• _WHAT YOU NEED TO DO_: Repeat only the lines below from the one containing "Garantizar la higiene" through the one containing "entorno laboral saludable", inclusive, exactly as written.

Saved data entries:
-=-=-

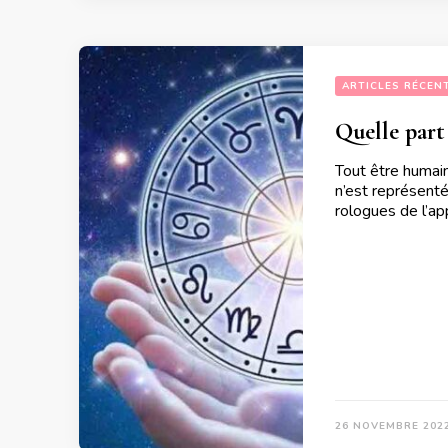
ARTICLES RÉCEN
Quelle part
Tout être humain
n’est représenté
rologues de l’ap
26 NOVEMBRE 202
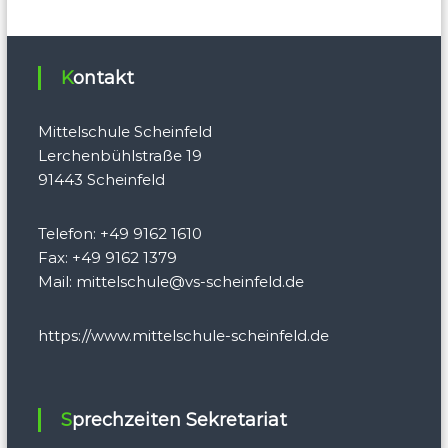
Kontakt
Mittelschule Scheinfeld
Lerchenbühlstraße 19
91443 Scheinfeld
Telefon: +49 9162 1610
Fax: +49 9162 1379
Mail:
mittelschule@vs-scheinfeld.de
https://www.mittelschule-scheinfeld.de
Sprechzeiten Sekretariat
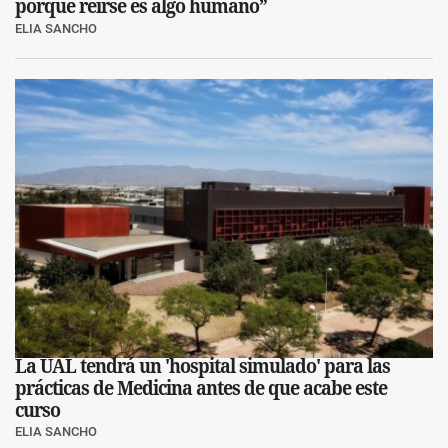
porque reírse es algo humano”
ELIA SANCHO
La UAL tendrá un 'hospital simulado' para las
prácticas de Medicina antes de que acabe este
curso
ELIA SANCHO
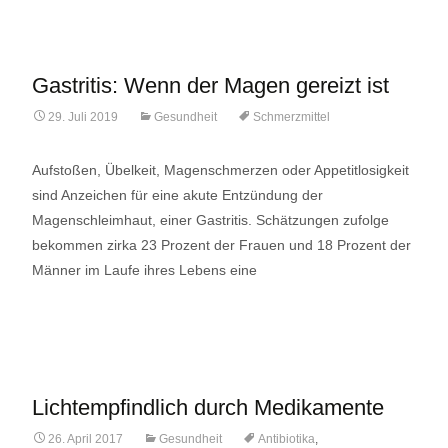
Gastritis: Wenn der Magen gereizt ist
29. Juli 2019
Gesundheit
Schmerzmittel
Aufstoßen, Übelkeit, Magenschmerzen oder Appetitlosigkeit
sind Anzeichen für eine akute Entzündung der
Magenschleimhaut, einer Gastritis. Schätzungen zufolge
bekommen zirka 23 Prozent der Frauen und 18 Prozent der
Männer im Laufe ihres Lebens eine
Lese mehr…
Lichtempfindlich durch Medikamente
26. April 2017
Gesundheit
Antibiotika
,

-=-=-

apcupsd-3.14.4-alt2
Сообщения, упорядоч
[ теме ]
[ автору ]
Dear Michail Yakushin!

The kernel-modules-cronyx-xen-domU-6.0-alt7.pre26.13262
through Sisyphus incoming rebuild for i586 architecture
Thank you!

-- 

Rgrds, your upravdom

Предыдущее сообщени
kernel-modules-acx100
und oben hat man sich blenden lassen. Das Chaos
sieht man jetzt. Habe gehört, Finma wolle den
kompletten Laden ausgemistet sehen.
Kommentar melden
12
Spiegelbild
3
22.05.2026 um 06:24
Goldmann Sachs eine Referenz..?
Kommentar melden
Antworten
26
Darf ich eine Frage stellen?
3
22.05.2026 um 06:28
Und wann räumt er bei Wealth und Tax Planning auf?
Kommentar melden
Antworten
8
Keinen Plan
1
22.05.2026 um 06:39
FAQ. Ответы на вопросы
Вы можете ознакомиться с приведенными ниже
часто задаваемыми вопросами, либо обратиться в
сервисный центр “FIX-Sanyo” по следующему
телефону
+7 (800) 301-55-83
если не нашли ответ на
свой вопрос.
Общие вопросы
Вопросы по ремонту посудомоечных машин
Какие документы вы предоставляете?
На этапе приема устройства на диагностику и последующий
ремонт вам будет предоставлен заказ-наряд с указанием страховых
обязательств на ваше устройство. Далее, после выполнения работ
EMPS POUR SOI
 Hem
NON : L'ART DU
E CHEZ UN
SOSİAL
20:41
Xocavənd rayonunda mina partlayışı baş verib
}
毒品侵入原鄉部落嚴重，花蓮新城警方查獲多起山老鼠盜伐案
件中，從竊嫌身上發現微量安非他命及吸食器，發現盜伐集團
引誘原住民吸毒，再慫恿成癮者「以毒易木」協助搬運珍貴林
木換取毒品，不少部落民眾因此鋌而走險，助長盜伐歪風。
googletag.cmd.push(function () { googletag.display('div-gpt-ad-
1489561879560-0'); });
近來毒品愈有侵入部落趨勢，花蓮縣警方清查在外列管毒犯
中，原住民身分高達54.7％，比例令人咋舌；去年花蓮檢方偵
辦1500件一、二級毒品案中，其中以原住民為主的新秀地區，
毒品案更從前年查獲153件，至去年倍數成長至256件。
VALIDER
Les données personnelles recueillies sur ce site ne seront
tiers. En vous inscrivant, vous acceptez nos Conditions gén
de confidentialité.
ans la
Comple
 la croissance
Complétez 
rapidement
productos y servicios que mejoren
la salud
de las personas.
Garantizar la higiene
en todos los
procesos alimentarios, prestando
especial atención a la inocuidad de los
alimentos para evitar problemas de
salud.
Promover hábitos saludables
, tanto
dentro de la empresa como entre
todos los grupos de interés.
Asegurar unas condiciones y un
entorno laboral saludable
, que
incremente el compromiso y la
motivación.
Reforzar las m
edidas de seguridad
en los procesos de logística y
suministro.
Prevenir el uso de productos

-=-=-

• _ANSWER SPACE_:
Garantizar la higiene
en todos los
procesos alimentarios, prestando
especial atención a la inocuidad de los
alimentos para evitar problemas de
salud.
Promover hábitos saludables
, tanto
dentro de la empresa como entre
todos los grupos de interés.
Asegurar unas condiciones y un
entorno laboral saludable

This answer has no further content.